--- START ---

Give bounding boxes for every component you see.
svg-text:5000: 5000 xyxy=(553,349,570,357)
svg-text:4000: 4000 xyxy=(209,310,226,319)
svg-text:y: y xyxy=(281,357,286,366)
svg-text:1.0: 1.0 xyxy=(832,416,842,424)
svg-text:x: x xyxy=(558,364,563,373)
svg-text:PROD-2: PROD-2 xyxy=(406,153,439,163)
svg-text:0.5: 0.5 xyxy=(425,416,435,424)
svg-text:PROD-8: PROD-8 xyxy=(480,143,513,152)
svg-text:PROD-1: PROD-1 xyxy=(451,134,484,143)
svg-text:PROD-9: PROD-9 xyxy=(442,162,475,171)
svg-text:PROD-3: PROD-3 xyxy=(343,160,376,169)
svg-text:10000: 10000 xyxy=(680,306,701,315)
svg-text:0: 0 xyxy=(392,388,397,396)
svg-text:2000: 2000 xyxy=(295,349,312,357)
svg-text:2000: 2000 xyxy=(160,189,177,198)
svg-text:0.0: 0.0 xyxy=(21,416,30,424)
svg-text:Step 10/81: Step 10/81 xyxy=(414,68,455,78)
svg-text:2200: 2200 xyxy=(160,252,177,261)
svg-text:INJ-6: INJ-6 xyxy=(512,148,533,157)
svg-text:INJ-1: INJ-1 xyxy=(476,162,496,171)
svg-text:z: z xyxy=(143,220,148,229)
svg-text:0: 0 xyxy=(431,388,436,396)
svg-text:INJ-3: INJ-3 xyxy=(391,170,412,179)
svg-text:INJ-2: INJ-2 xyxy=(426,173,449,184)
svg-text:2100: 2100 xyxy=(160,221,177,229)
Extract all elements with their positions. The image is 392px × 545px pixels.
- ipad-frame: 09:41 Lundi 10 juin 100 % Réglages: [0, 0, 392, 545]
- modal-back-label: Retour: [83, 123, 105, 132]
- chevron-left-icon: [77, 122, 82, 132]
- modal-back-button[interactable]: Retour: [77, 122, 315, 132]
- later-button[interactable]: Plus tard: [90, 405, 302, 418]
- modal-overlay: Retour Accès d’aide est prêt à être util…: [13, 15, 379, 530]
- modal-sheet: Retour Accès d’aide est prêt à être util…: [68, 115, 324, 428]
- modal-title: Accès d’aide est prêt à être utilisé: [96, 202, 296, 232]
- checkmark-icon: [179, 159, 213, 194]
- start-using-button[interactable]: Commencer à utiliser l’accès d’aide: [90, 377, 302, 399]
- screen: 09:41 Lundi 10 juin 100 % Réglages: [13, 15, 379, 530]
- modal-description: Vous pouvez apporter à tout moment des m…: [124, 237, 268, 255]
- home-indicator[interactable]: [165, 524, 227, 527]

--- END ---
--- START ---

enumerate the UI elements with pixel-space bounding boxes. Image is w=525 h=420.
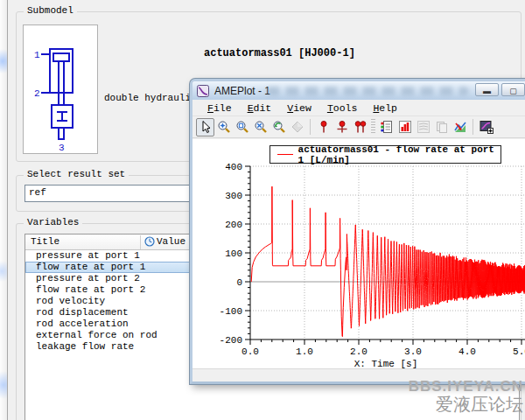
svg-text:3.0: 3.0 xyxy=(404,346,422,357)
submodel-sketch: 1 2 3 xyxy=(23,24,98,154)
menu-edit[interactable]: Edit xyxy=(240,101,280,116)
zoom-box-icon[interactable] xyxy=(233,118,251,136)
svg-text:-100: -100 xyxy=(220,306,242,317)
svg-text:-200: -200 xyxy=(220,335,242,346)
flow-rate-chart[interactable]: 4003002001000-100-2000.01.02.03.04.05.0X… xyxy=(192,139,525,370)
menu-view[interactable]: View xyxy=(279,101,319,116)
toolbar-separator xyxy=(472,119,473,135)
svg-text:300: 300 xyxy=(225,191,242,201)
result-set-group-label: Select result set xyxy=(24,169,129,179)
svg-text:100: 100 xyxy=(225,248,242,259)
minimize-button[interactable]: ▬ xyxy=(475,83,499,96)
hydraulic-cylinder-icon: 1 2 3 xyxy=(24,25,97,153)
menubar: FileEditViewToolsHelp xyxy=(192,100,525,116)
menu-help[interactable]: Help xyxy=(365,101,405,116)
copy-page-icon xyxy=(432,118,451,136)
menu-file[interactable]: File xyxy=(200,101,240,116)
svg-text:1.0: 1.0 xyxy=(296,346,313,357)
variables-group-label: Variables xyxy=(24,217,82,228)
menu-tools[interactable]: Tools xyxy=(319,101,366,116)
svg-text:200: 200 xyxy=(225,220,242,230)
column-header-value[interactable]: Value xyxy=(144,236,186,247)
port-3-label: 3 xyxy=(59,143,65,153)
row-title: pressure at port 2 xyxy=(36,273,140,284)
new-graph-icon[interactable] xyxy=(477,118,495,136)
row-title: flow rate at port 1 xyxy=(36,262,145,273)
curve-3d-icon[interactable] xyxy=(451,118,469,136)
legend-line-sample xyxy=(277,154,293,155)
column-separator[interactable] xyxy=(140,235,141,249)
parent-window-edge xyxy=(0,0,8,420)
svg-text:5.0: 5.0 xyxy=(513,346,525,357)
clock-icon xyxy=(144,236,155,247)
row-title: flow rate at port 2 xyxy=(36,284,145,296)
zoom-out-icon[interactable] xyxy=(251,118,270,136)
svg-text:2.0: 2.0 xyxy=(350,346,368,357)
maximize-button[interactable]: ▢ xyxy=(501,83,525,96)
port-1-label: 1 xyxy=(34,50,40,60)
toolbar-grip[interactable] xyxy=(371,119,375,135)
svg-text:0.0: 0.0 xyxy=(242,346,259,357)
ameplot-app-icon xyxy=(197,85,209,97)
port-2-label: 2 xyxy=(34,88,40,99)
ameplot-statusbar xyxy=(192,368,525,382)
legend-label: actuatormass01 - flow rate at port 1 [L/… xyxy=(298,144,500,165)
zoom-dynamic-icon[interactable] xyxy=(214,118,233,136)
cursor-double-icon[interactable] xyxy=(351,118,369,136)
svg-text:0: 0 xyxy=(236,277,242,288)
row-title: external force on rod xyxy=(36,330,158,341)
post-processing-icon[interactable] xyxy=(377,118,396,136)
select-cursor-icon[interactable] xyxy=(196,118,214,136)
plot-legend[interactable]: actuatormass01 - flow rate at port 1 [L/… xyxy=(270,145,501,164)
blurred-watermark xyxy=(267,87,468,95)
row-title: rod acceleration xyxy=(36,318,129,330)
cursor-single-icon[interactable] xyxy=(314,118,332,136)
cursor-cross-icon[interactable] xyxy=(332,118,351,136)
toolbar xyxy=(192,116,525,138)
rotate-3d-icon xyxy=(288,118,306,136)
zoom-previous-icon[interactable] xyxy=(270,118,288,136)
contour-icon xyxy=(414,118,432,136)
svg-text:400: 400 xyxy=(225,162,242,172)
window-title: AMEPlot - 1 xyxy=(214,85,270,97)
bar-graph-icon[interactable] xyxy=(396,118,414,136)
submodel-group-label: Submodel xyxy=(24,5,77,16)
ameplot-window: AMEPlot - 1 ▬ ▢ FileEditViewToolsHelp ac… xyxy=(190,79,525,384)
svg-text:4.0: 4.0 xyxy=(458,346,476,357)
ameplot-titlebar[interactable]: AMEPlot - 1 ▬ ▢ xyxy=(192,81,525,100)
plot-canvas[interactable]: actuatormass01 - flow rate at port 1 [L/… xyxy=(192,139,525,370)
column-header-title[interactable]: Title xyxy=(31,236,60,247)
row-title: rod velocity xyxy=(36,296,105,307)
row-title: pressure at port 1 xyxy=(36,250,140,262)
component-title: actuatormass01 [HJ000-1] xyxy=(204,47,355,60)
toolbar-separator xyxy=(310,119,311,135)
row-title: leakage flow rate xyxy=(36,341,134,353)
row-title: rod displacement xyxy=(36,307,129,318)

--- END ---

_What this task involves_. In which lines of the records does the word "être" appear? Copy each of them.

_Task output_.
- modal-overlay: Retour Accès d’aide est prêt à être util…: [13, 15, 379, 530]
- modal-sheet: Retour Accès d’aide est prêt à être util…: [68, 115, 324, 428]
- modal-title: Accès d’aide est prêt à être utilisé: [96, 202, 296, 232]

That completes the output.